§ Instructions for the task:
Without changing a single character, write out every record below.

Saved data entries:
○ ○ ○

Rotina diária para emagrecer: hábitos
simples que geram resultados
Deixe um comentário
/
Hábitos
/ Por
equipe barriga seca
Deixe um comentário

○ ○ ○

§ Solution to the exercise:
Rotina diária para emagrecer: hábitos
simples que geram resultados
Deixe um comentário
/
Hábitos
/ Por
equipe barriga seca
Deixe um comentário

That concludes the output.